Question

The 2nd, 31st and the last terms of an $AP$ are $7\frac{3}{4}$, $\frac{1}{2}$ and $-6\frac{1}{2}$ respectively. How many terms are there in this $AP$?

• A. 53
• B. 56
• C. 59
• D. 62

Answer 1

Answer: (C)

59

Answer 2

To find the number of terms in the Arithmetic Progression (AP), we can use the information given about the 2nd, 31st, and last terms.

Let $a$ be the first term and $d$ be the common difference.
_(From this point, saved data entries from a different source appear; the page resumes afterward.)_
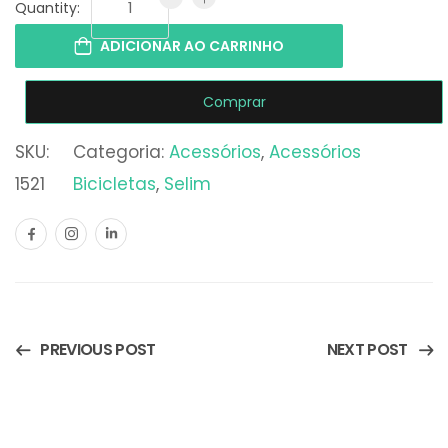
Quantity:
ADICIONAR AO CARRINHO
Comprar
SKU:
Categoria:
Acessórios
, 
Acessórios
1521
Bicicletas
, 
Selim
PREVIOUS POST
NEXT POST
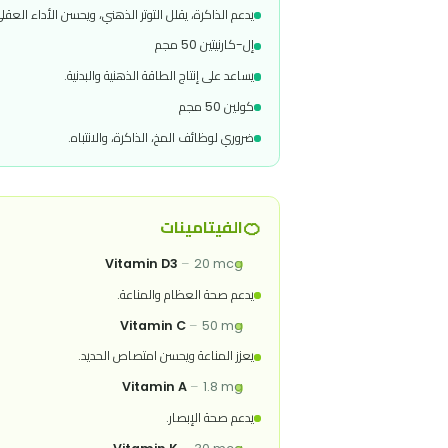
الأحماض الأمينية والمركبات الداعمة
إل-أرجينين 200 مجم
يحسن تدفق الدم إلى المخ، يدعم هرمون النمو، ويعزز التركيز والطاقة الذهن
فوسفاتيديل سيرين 200 مجم
يدعم الذاكرة، يقلل التوتر الذهني، ويحسن الأداء العقلي.
إل-كارنيتين 50 مجم
يساعد على إنتاج الطاقة الذهنية والبدنية.
كولين 50 مجم
ضروري لوظائف المخ، الذاكرة، والانتباه.
🍊
الفيتامينات
Vitamin D3
–
20 mcg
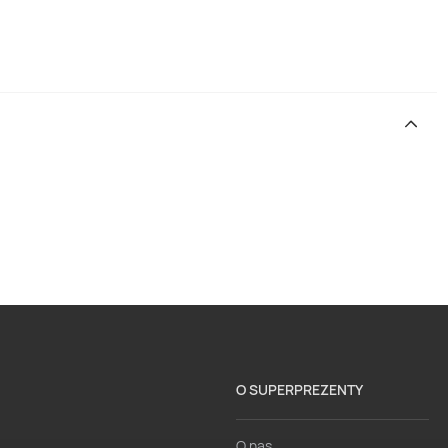
O SUPERPREZENTY
O nas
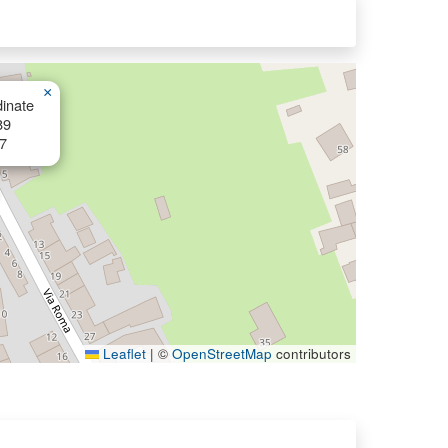
×
inate
89
7
Leaflet
|
©
OpenStreetMap
contributors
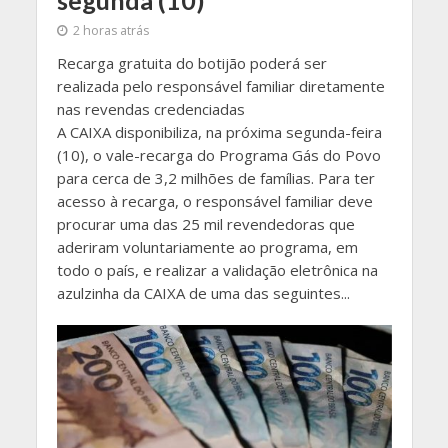
segunda (10)
2 horas atrás
Recarga gratuita do botijão poderá ser
realizada pelo responsável familiar diretamente
nas revendas credenciadas
​A CAIXA disponibiliza, na próxima segunda-feira
(10), o vale-recarga do Programa Gás do Povo
para cerca de 3,2 milhões de famílias. Para ter
acesso à recarga, o responsável familiar deve
procurar uma das 25 mil revendedoras que
aderiram voluntariamente ao programa, em
todo o país, e realizar a validação eletrônica na
azulzinha da CAIXA de uma das seguintes...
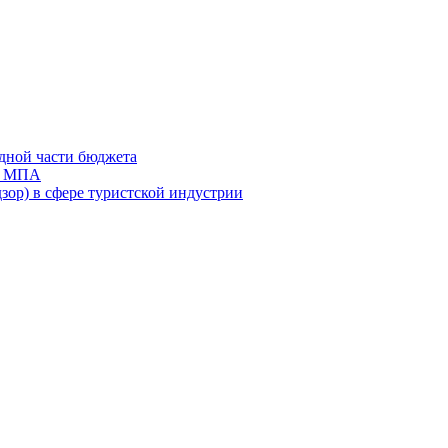
дной части бюджета
ов МПА
зор) в сфере туристской индустрии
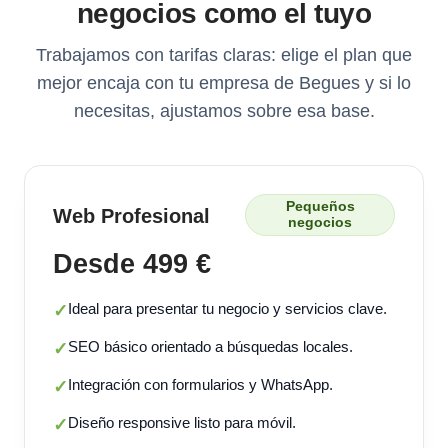
negocios como el tuyo
Trabajamos con tarifas claras: elige el plan que
mejor encaja con tu empresa de Begues y si lo
necesitas, ajustamos sobre esa base.
Pequeños
Web Profesional
negocios
Desde 499 €
Ideal para presentar tu negocio y servicios clave.
✓
SEO básico orientado a búsquedas locales.
✓
Integración con formularios y WhatsApp.
✓
Diseño responsive listo para móvil.
✓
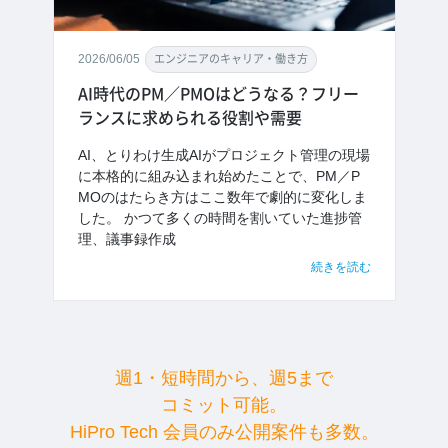
2026/06/05
エンジニアのキャリア・働き方
AI時代のPM／PMOはどうなる？フリー
ランスに求められる役割や需要
AI、とりわけ生成AIがプロジェクト管理の現場
に本格的に組み込まれ始めたことで、PM／P
MOのはたらき方はここ数年で劇的に変化しま
した。 かつて多くの時間を割いていた進捗管
理、議事録作成
続きを読む
週1・短時間から、週5まで
コミット可能。
HiPro Tech 会員のみ公開案件も多数。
The $n$-th term of an AP is given by:

$a_n = a + (n-1)d$

We have:

1. $a_2 = a + d = 7\frac{3}{4} = \frac{31}{4}$
2. $a_{31} = a + 30d = \frac{1}{2}$
3. $a_N = a + (N-1)d = -6\frac{1}{2} = -\frac{13}{2}$, where $N$ is the total number of terms.
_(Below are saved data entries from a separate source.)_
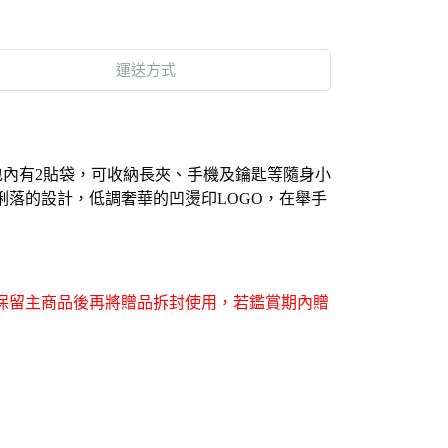
運送方式
包內有2貼袋，可收納長夾
、
手機及鑰匙等隨身小
俐落的設計，低調奢華的
凹燙印
LOGO，在舉手
認保留主商品後再將贈品拆封使用，若
鑑賞期內
贈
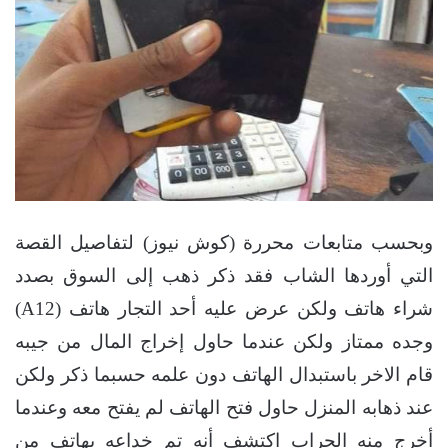
وبحسب متابعات محررة (كوش نيوز) لتفاصيل القصة
التي أوردها الشاب فقد ذكر ذهب إلى السوق بصدد
شراء هاتف ولكن عرض عليه أحد التجار هاتف (A12)
وجده ممتاز ولكن عندما حاول إخراج المال من جيبه
قام الاخر باستبدال الهاتف دون علمه حسبما ذكر ولكن
عند ذهابه المنزل حاول فتح الهاتف لم يفتح معه وعندما
أخرج منه الجراب اكتشف أنه تم خداعه بهاتف من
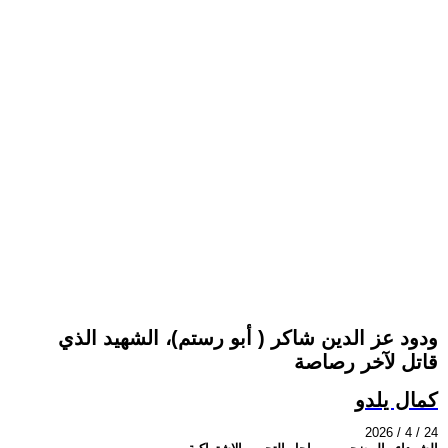
ودود عز الدين شاكر ( أبو رستم)، الشهيد الذي
قاتل لآخر رصاصة
كمال يلدو
2026 / 4 / 24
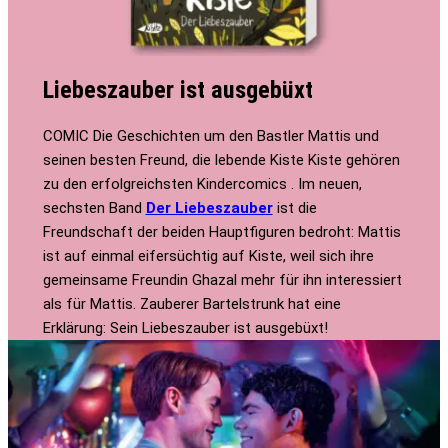
Liebeszauber ist ausgebüxt
COMIC Die Geschichten um den Bastler Mattis und
seinen besten Freund, die lebende Kiste Kiste gehören
zu den erfolgreichsten Kindercomics . Im neuen,
sechsten Band
Der Liebeszauber
ist die
Freundschaft der beiden Hauptfiguren bedroht: Mattis
ist auf einmal eifersüchtig auf Kiste, weil sich ihre
gemeinsame Freundin Ghazal mehr für ihn interessiert
als für Mattis. Zauberer Bartelstrunk hat eine
Erklärung: Sein Liebeszauber ist ausgebüxt!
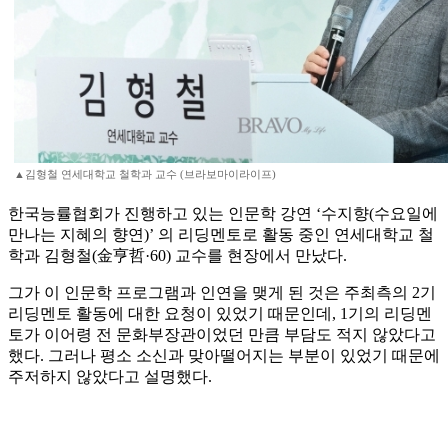
▲김형철 연세대학교 철학과 교수 (브라보마이라이프)
한국능률협회가 진행하고 있는 인문학 강연 ‘수지향(수요일에
만나는 지혜의 향연)’ 의 리딩멘토로 활동 중인 연세대학교 철
학과 김형철(金亨哲·60) 교수를 현장에서 만났다.
그가 이 인문학 프로그램과 인연을 맺게 된 것은 주최측의 2기
리딩멘토 활동에 대한 요청이 있었기 때문인데, 1기의 리딩멘
토가 이어령 전 문화부장관이었던 만큼 부담도 적지 않았다고
했다. 그러나 평소 소신과 맞아떨어지는 부분이 있었기 때문에
주저하지 않았다고 설명했다.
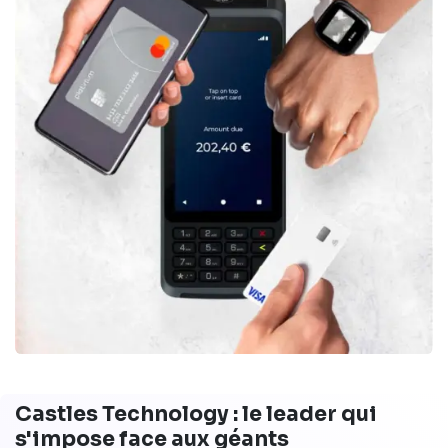
Castles Technology : le leader qui
s'impose face aux géants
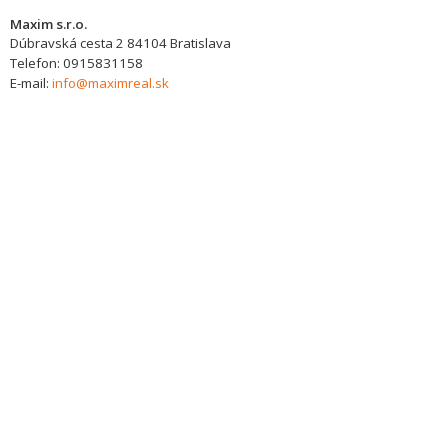
Maxim s.r.o.
Dúbravská cesta 2
84104
Bratislava
Telefon:
0915831158
E-mail:
info@maximreal.sk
Subtracting equation (1) from equation (2):

$29d = \frac{1}{2} - \frac{31}{4} = \frac{2}{4} - \frac{31}{4} = -\frac{29}{4}$

So, $d = -\frac{1}{4}$.

Substituting $d$ into equation (1):

$a - \frac{1}{4} = \frac{31}{4}$

$a = \frac{32}{4} = 8$

Now, using equation (3) to find $N$:

$8 + (N-1)\left(-\frac{1}{4}\right) = -\frac{13}{2}$

Multiplying by 4 to eliminate fractions:

$32 - (N-1) = -26$

$32 - N + 1 = -26$

$33 - N = -26$

$N = 33 + 26 = 59$

Therefore, there are 59 terms in the AP.